WORK REQUIRED → Except for the pictures, write out all the records that follow exactly.

RECORDS SHOWN →
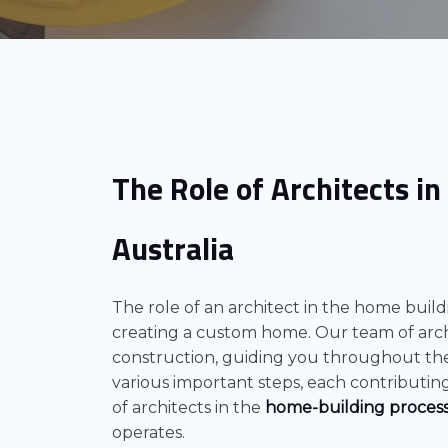
The Role of Architects i
Australia
The role of an architect in the home buildin
creating a custom home. Our team of arch
construction, guiding you throughout the
various important steps, each contributing 
of architects in the
home-building proces
operates.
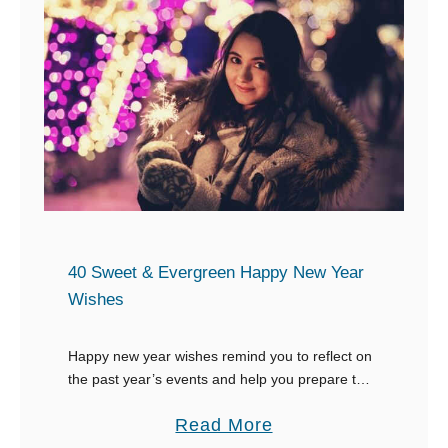
a
9
i
p
N
n
t
e
g
i
w
o
Y
n
e
s
a
t
r
o
’
S
s
40 Sweet & Evergreen Happy New Year
a
R
Wishes
y
e
C
s
Happy new year wishes remind you to reflect on
h
the past year’s events and help you prepare to
o
make plans for the future. They should be sent to
e
l
a
Read More
your loved …
e
u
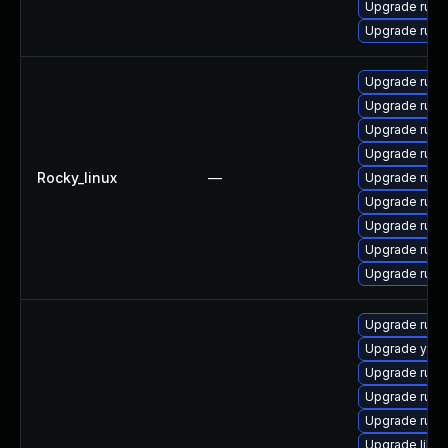
Upgrade ruby
Upgrade ruby
Upgrade rub
Upgrade rub
Upgrade rub
Upgrade rub
Rocky_linux
—
Upgrade rub
Upgrade rub
Upgrade rub
Upgrade rub
Upgrade rub
Upgrade ruby
Upgrade yast
Upgrade ruby2
Upgrade ruby2
Upgrade ruby2
Upgrade libru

OUTPUT FOR THIS EXERCISE →
The Role of Architects i
Australia
The role of an architect in the home buildin
creating a custom home. Our team of arch
construction, guiding you throughout the
various important steps, each contributing 
of architects in the
home-building proces
operates.
a
9
i
p
N
n
t
e
g
i
w
o
Y
n
e
s
a
t
r
o
’
S
s
40 Sweet & Evergreen Happy New Year
a
R
Wishes
y
e
C
s
Happy new year wishes remind you to reflect on
h
the past year’s events and help you prepare to
o
make plans for the future. They should be sent to
e
l
a
Read More
your loved …
e
u
Upgrade ruby
Upgrade ruby
Upgrade rub
Upgrade rub
Upgrade rub
Upgrade rub
Rocky_linux
—
Upgrade rub
Upgrade rub
Upgrade rub
Upgrade rub
Upgrade rub
Upgrade ruby
Upgrade yast
Upgrade ruby2
Upgrade ruby2
Upgrade ruby2
Upgrade libru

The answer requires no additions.